OctopusDeploy service stops when SQL query fails in UpdateDeploymentHistory

petter · 11 December 2015 10:37

On a semi-regular basis, our Octopus 3.1.2 installation fails to execute UpdateDeploymentHistory because of the following error: “Error while executing SQL command: Timeout expired. The timeout period elapsed prior to completion of the operation or the server is not responding.”

When this happens, the service stops and doesn’t restart, even though the service is set to retry every minute indefinitely.

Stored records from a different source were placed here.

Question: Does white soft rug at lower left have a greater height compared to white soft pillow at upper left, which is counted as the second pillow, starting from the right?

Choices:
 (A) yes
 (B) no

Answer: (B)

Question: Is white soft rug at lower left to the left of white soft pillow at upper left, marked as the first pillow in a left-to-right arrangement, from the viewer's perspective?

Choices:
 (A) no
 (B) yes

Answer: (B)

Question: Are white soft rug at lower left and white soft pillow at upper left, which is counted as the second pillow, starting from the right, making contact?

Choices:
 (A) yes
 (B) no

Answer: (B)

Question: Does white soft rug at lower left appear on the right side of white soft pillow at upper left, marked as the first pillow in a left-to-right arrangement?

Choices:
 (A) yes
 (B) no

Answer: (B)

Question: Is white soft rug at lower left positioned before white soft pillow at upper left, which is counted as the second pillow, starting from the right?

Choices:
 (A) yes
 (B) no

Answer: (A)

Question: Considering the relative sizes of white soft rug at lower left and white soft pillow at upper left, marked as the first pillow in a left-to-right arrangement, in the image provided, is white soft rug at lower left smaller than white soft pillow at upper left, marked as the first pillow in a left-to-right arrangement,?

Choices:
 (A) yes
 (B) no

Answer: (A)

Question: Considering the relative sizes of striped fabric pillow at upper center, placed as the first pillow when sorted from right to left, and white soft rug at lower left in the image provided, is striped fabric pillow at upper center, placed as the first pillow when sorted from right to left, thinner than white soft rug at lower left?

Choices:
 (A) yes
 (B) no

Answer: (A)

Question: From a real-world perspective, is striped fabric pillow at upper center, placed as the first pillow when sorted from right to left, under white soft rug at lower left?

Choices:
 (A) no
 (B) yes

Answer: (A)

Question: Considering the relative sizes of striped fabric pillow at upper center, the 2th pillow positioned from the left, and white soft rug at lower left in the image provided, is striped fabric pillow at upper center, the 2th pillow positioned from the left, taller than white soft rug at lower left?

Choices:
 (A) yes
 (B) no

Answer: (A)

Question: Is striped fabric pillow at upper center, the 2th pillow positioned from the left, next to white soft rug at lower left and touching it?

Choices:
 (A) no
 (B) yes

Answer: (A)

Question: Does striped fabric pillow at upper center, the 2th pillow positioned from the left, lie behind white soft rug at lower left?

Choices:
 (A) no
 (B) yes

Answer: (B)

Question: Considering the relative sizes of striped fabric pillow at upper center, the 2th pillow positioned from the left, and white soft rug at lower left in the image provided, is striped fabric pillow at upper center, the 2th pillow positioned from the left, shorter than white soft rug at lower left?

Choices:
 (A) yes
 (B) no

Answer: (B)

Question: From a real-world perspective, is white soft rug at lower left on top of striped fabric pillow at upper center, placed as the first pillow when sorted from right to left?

Here’s the full stack trace:

2015-12-11 02:38:20.9936 13 ERROR Error when running scheduled task: UpdateDeploymentHistory
System.Exception: Error while executing SQL command: Timeout expired. The timeout period elapsed prior to completion of the operation or the server is not responding.
The command being executed was:
UpdateDeploymentHistory —> System.Data.SqlClient.SqlException: Timeout expired. The timeout period elapsed prior to completion of the operation or the server is not responding. —> System.ComponentModel.Win32Exception: The wait operation timed out
— End of inner exception stack trace —
at System.Data.SqlClient.SqlConnection.OnError(SqlException exception, Boolean breakConnection, Action1 wrapCloseInAction) at System.Data.SqlClient.TdsParser.ThrowExceptionAndWarning(TdsParserStateObject stateObj, Boolean callerHasConnectionLock, Boolean asyncClose) at System.Data.SqlClient.TdsParser.TryRun(RunBehavior runBehavior, SqlCommand cmdHandler, SqlDataReader dataStream, BulkCopySimpleResultSet bulkCopyHandler, TdsParserStateObject stateObj, Boolean& dataReady) at System.Data.SqlClient.SqlDataReader.TryConsumeMetaData() at System.Data.SqlClient.SqlDataReader.get_MetaData() at System.Data.SqlClient.SqlCommand.FinishExecuteReader(SqlDataReader ds, RunBehavior runBehavior, String resetOptionsString) at System.Data.SqlClient.SqlCommand.RunExecuteReaderTds(CommandBehavior cmdBehavior, RunBehavior runBehavior, Boolean returnStream, Boolean async, Int32 timeout, Task& task, Boolean asyncWrite, SqlDataReader ds) at System.Data.SqlClient.SqlCommand.RunExecuteReader(CommandBehavior cmdBehavior, RunBehavior runBehavior, Boolean returnStream, String method, TaskCompletionSource1 completion, Int32 timeout, Task& task, Boolean asyncWrite)
at System.Data.SqlClient.SqlCommand.RunExecuteReader(CommandBehavior cmdBehavior, RunBehavior runBehavior, Boolean returnStream, String method)
at System.Data.SqlClient.SqlCommand.ExecuteScalar()
at Octopus.Core.RelationalStorage.TransientFaultHandling.IDbCommandExtensions.<>c__DisplayClass11_0.b__0() in Y:\work\refs\tags\3.1.2\source\Octopus.Core\RelationalStorage\TransientFaultHandling\IDbCommandExtensions.cs:line 119
at Octopus.Shared.TransientFaultHandling.RetryPolicy.ExecuteAction[TResult](Func`1 func) in Y:\work\refs\tags\3.1.2\source\Octopus.Shared\TransientFaultHandling\RetryPolicy.cs:line 215
at Octopus.Core.RelationalStorage.RelationalTransaction.ExecuteScalar[T](String query, CommandParameters args) in Y:\work\refs\tags\3.1.2\source\Octopus.Core\RelationalStorage\RelationalTransaction.cs:line 355
— End of inner exception stack trace —
at Octopus.Core.RelationalStorage.RelationalTransaction.ExecuteScalar[T](String query, CommandParameters args) in Y:\work\refs\tags\3.1.2\source\Octopus.Core\RelationalStorage\RelationalTransaction.cs:line 362
at Octopus.Server.Schedules.UpdateDeploymentHistory.Trigger() in Y:\work\refs\tags\3.1.2\source\Octopus.Server\Schedules\UpdateDeploymentHistory.cs:line 34
at Octopus.Server.Schedules.Scheduler.RunTask(IRunOnASchedule task) in Y:\work\refs\tags\3.1.2\source\Octopus.Server\Schedules\Scheduler.cs:line 125

Damian_Brady · 14 December 2015 03:34

Hi Petter,

Thanks for getting in touch!

There is a stored procedure in the database that populates a DeploymentHistory table. Every 30 seconds, it updates the table with new information, but every 4 hours, it will do a full refresh to update any changes that have occurred with older records.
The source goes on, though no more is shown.